De profeten van de afgoden waren even onmachtig als hun afgoden om
het altaar te doen ontbranden. Door dit wonder keerde het hart van
Israel tenminste tijdelijk terug tot God en werden de valse profeten
gedood. Er kwam terug regen in het land.
Achab verhaalt Izebel wat Elia had
gedaan (1 Koningen 19:1-8)
Toen Achab aan Izebel vertelde wat Elia had gedaan en hoe hij al de
profeten met het zwaard had gedood, zond Izebel een boodschap naar
Elia: “Zo mogen de goden doen, ja nog
erger, indien ik morgen om deze tijd uw ziel niet gelijk zal maken
aan de ziel van een hunner” 1 Koningen 19:2b. Toen Elia dat
vernam maakte hij zich klaar en vluchtte weg om zijn leven te
redden. Bij Berseba in Juda liet hij zijn knecht achter. Zelf trok
hij een dagreis verder de woestijn in, zette zich onder een
bremstruik en verlangde te mogen sterven en zei: “Het
is genoeg! Neem nu Here, mijn leven, want ik ben niet beter dan mijn
vaderen” 1 Koningen 19:4b. Daarop legde hij zich neer en viel
in slaap onder de bremstruik. Maar zie, een engel raakte hem aan en
zei: ‘sta op en eet’. Toen hij rondzag, lag daar aan zijn hoofdeinde
een koek op gloeiende stenen gebakken en een kruik water. Hij at,
dronk en legde zich weer neer. Doch opnieuw voor een tweede keer
raakte de engel van de Here hem aan en zei: ‘sta op en eet, want de
reis zou voor u te ver zijn’. Toen stond hij op, at en dronk en ging
door de kracht van dat eten veertig dagen en nachten door tot aan
het gebergte Gods, nl
Horeb.
Na de krachtige overwinning op
de valse profeten, is het een grote teleurstelling voor Elia wanneer
hij de bedreiging van Izebel ontvangt.
Het leek erop dat de tijden en
omstandigheden drastisch zouden veranderen in Israel na de
confrontatie met de valse profeten, maar het was maar een schijn.
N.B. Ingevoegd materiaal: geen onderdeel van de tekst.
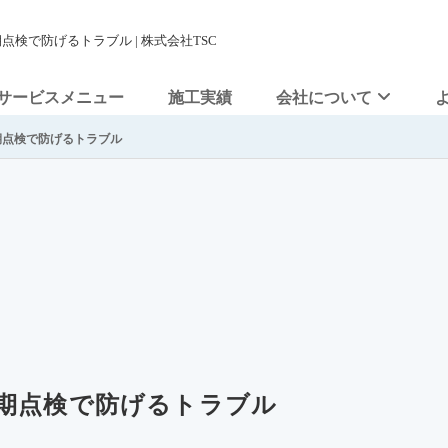
検で防げるトラブル | 株式会社TSC
サービスメニュー
施工実績
会社について
期点検で防げるトラブル
期点検で防げるトラブル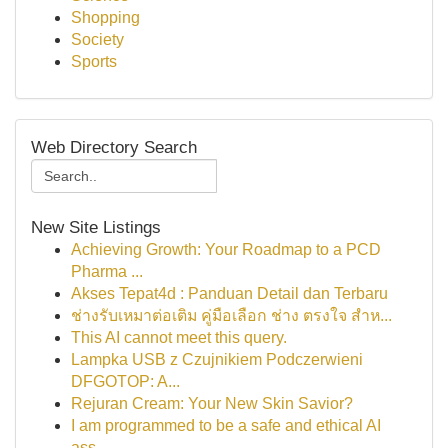
Shopping
Society
Sports
Web Directory Search
New Site Listings
Achieving Growth: Your Roadmap to a PCD
Pharma ...
Akses Tepat4d : Panduan Detail dan Terbaru
ช่างรับเหมาต่อเติม คู่มือเลือก ช่าง ตรงใจ สำห...
This AI cannot meet this query.
Lampka USB z Czujnikiem Podczerwieni
DFGOTOP: A...
Rejuran Cream: Your New Skin Savior?
I am programmed to be a safe and ethical AI
ass...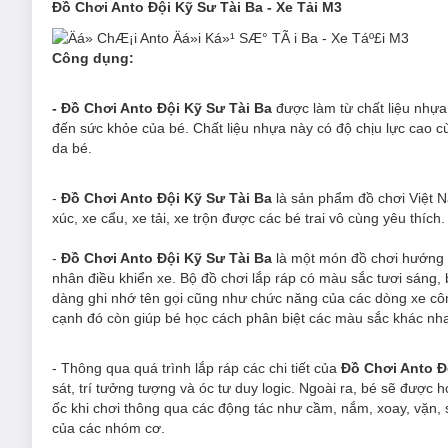
Đồ Chơi Anto Đội Kỹ Sư Tài Ba - Xe Tải M3
Công dụng:
- Đồ Chơi Anto Đội Kỹ Sư Tài Ba
được làm từ chất liệu nhự
đến sức khỏe của bé. Chất liệu nhựa này có độ chịu lực cao 
da bé.
-
Đồ Chơi Anto Đội Kỹ Sư Tài Ba
là sản phẩm đồ chơi Việt N
xúc, xe cẩu, xe tải, xe trộn được các bé trai vô cùng yêu thích.
-
Đồ Chơi Anto Đội Kỹ Sư Tài Ba
là một món đồ chơi hướng n
Đồ Chơi Anto Đội Kỹ Sư Tài Ba - Xe Xúc M2
nhân điều khiển xe. Bộ đồ chơi lắp ráp có màu sắc tươi sáng
dàng ghi nhớ tên gọi cũng như chức năng của các dòng xe côn
cạnh đó còn giúp bé học cách phân biệt các màu sắc khác nh
- Thông qua quá trình lắp ráp các chi tiết của
Đồ Chơi Anto Đ
sát, trí tưởng tượng và óc tư duy logic. Ngoài ra, bé sẽ được
ốc khi chơi thông qua các động tác như cầm, nắm, xoay, vặn, siết
của các nhóm cơ.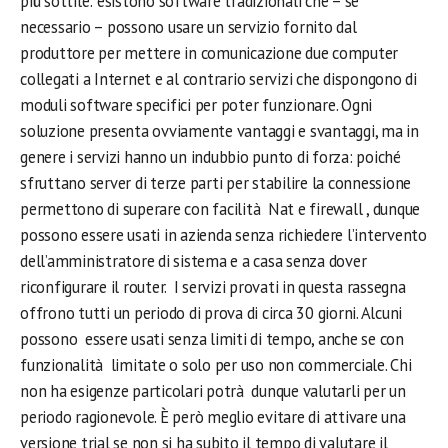
più sottile: esistono software tradizionali che – se
necessario – possono usare un servizio fornito dal
produttore per mettere in comunicazione due computer
collegati a Internet e al contrario servizi che dispongono di
moduli software specifici per poter funzionare. Ogni
soluzione presenta ovviamente vantaggi e svantaggi, ma in
genere i servizi hanno un indubbio punto di forza: poiché
sfruttano server di terze parti per stabilire la connessione
permettono di superare con facilità Nat e firewall , dunque
possono essere usati in azienda senza richiedere l’intervento
dell’amministratore di sistema e a casa senza dover
riconfigurare il router. I servizi provati in questa rassegna
offrono tutti un periodo di prova di circa 30 giorni. Alcuni
possono essere usati senza limiti di tempo, anche se con
funzionalità limitate o solo per uso non commerciale. Chi
non ha esigenze particolari potrà dunque valutarli per un
periodo ragionevole. È però meglio evitare di attivare una
versione trial se non si ha subito il tempo di valutare il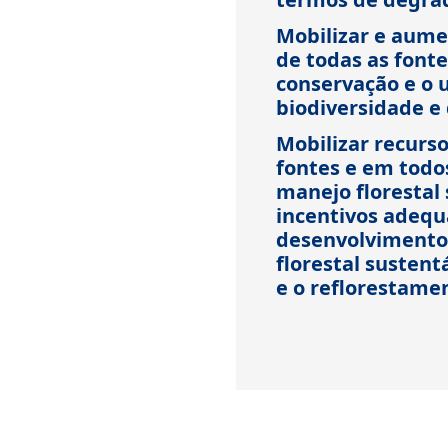
Mobilizar e aumen
de todas as fonte
conservação e o 
biodiversidade e
Mobilizar recurso
fontes e em todos
manejo florestal
incentivos adequ
desenvolvimento
florestal sustent
e o reflorestame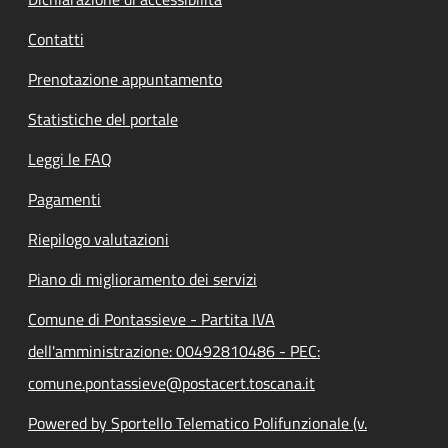
Contatti
Prenotazione appuntamento
Statistiche del portale
Leggi le FAQ
Pagamenti
Riepilogo valutazioni
Piano di miglioramento dei servizi
Comune di Pontassieve - Partita IVA
dell'amministrazione: 00492810486 - PEC:
comune.pontassieve@postacert.toscana.it
Powered by Sportello Telematico Polifunzionale (v.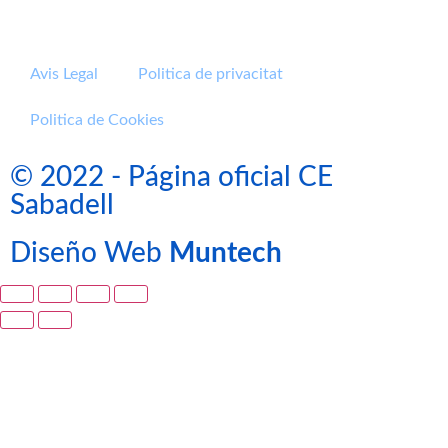
Avis Legal
Politica de privacitat
Politica de Cookies
© 2022 - Página oficial CE
Sabadell
Diseño Web
Muntech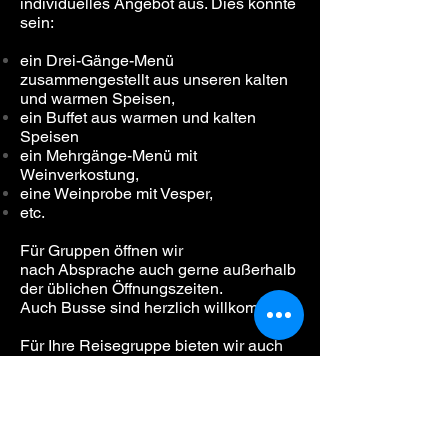
individuelles Angebot aus. Dies könnte
sein:
ein Drei-Gänge-Menü
zusammengestellt aus unseren kalten
und warmen Speisen,
ein Buffet aus warmen und kalten
Speisen
ein Mehrgänge-Menü mit
Weinverkostung,
eine Weinprobe mit Vesper,
etc.
Für Gruppen öffnen wir
nach Absprache auch gerne außerhalb
der üblichen Öffnungszeiten.
Auch Busse sind herzlich willkommen!
Für Ihre Reisegruppe bieten wir auch
unser Winzer-Frühstück mit einer
reichhaltigen Auswahl an. Damit sind
sie gut vorbereitet für den Tag, was
immer sie auch geplant haben.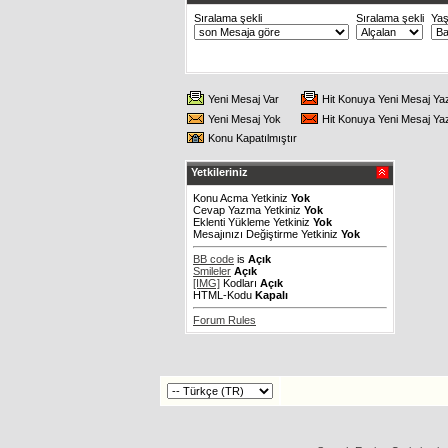
Sıralama şekli
Sıralama şekli
Ya
Yeni Mesaj Var
Hit Konuya Yeni Mesaj Ya
Yeni Mesaj Yok
Hit Konuya Yeni Mesaj Ya
Konu Kapatılmıştır
Yetkileriniz
Konu Acma Yetkiniz
Yok
Cevap Yazma Yetkiniz
Yok
Eklenti Yükleme Yetkiniz
Yok
Mesajınızı Değiştirme Yetkiniz
Yok
BB code
is
Açık
Smileler
Açık
[IMG]
Kodları
Açık
HTML-Kodu
Kapalı
Forum Rules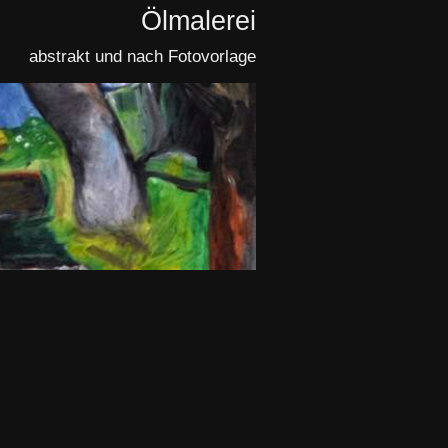
Ölmalerei
abstrakt und nach Fotovorlage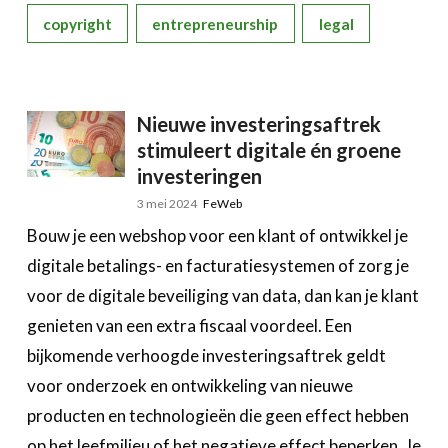
copyright
entrepreneurship
legal
Nieuwe investeringsaftrek
stimuleert digitale én groene
investeringen
3 mei 2024
FeWeb
Bouw je een webshop voor een klant of ontwikkel je
digitale betalings- en facturatiesystemen of zorg je
voor de digitale beveiliging van data, dan kan je klant
genieten van een extra fiscaal voordeel. Een
bijkomende verhoogde investeringsaftrek geldt
voor onderzoek en ontwikkeling van nieuwe
producten en technologieën die geen effect hebben
op het leefmilieu of het negatieve effect beperken. Je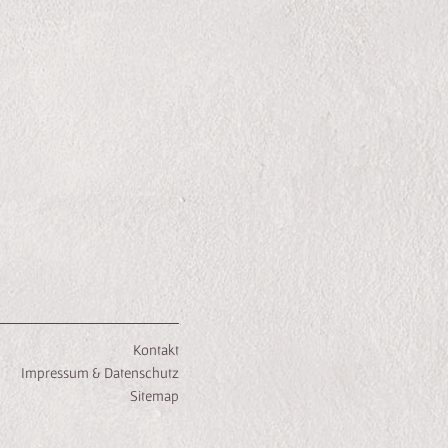
Kontakt
Impressum & Datenschutz
Sitemap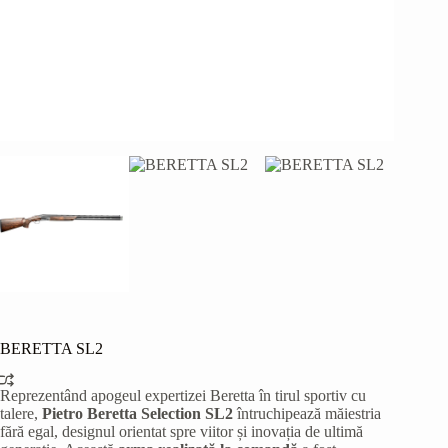
BERETTA SL2
Reprezentând apogeul expertizei Beretta în tirul sportiv cu
talere,
Pietro Beretta Selection SL2
întruchipează măiestria
fără egal, designul orientat spre viitor și inovația de ultimă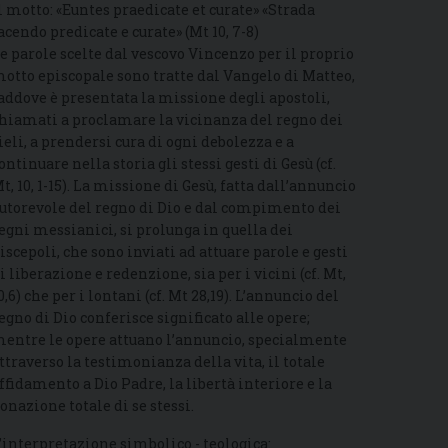
l motto: «Euntes praedicate et curate» «Strada
acendo predicate e curate» (Mt 10, 7-8)
e parole scelte dal vescovo Vincenzo per il proprio
otto episcopale sono tratte dal Vangelo di Matteo,
addove è presentata la missione degli apostoli,
hiamati a proclamare la vicinanza del regno dei
ieli, a prendersi cura di ogni debolezza e a
ontinuare nella storia gli stessi gesti di Gesù (cf.
t, 10, 1-15). La missione di Gesù, fatta dall’annuncio
utorevole del regno di Dio e dal compimento dei
egni messianici, si prolunga in quella dei
iscepoli, che sono inviati ad attuare parole e gesti
i liberazione e redenzione, sia per i vicini (cf. Mt,
0,6) che per i lontani (cf. Mt 28,19). L’annuncio del
egno di Dio conferisce significato alle opere;
entre le opere attuano l’annuncio, specialmente
ttraverso la testimonianza della vita, il totale
ffidamento a Dio Padre, la libertà interiore e la
onazione totale di se stessi.
’interpretazione simbolico - teologica: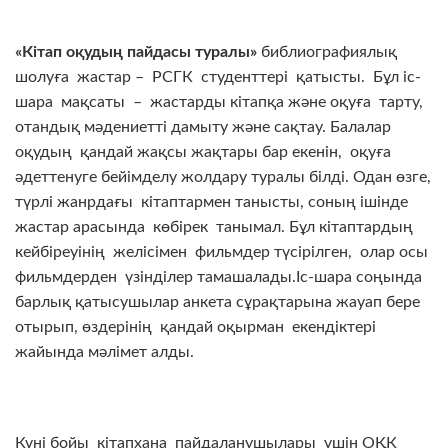
«
Кітап оқудың пайдасы туралы
»
библиографиялық
шолуға жастар – РСГК студенттері қатысты. Бұл іс-
шара мақсаты – жастарды кітапқа және оқуға тарту,
отандық мәдениетті дамыту және сақтау. Балалар
оқудың қандай жақсы жақтары бар екенін, оқуға
әдеттенуге бейімделу жолдару туралы білді. Одан өзге,
түрлі жанрдағы кітаптармен танысты, соның ішінде
жастар арасында көбірек танымал. Бұл кітаптардың
кейбіреуінің желісімен фильмдер түсірілген, олар осы
фильмдерден үзінділер тамашалады.Іс-шара соңында
барлық қатысушылар анкета сұрақтарына жауап бере
отырып, өздерінің қандай оқырман екендіктері
жайында мәлімет алды.
Күні бойы кітапхана пайдаланушылары үшін ОҚК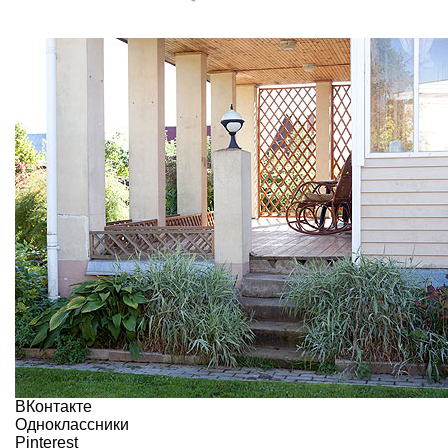
ВКонтакте
Одноклассники
Pinterest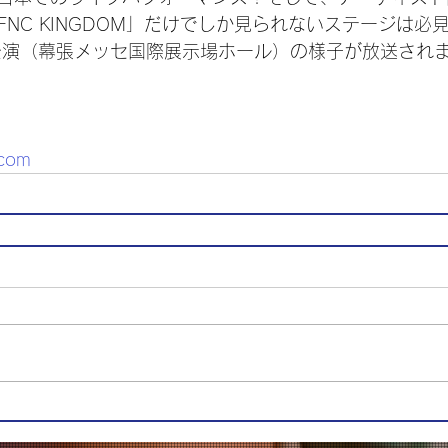
NC KINGDOM」だけでしか見られないステージは必
1日公演（幕張メッセ国際展示場ホール）の様子が放送され
.com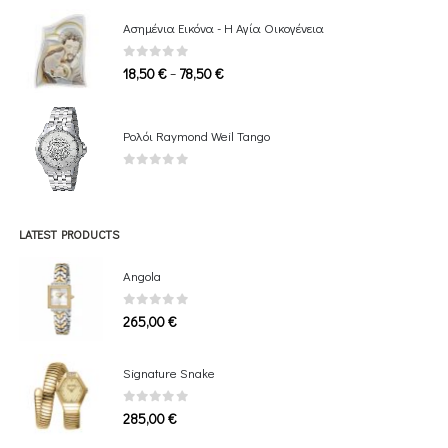
Ασημένια Εικόνα - Η Αγία Οικογένεια
0
out of 5
Price
–
18,50
€
78,50
€
range:
18,50 €
through
Ρολόι Raymond Weil Tango
78,50 €
0
out of 5
LATEST PRODUCTS
Angola
0
out of 5
265,00
€
Signature Snake
0
out of 5
285,00
€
Dit ontmoedigde Elia en hij werd depressief. Hij wilde zelfs sterven
maar vreesde God genoeg om zichzelf niet van het leven te beroven.
Hij vraagt God om hem te doden. Het leven kent hoogtes en laagtes.
De hoogte van de overwinning op de valse profeten leidde niet tot
een bekering van het volk, noch van Achab en Izebel. Integendeel, de
dingen bleven zoals ze waren. Meer nog, hij krijgt een ernstig
dreigement van Izebel dat ze hem zou gaan doden. Elia, de profeet
van God verlaat zijn verantwoordelijkheid en vlucht weg van zijn
verantwoordelijkheid.
Ons leven kent ook overwinningen en nederlagen. Het is een reëel
gevaar dat we ons laten verleiden tot ontmoediging nadat we een
overwinning hebben behaald. We moeten oppassen dat we dan niet gaan
opgeven en weglopen van onze verantwoordelijkheden.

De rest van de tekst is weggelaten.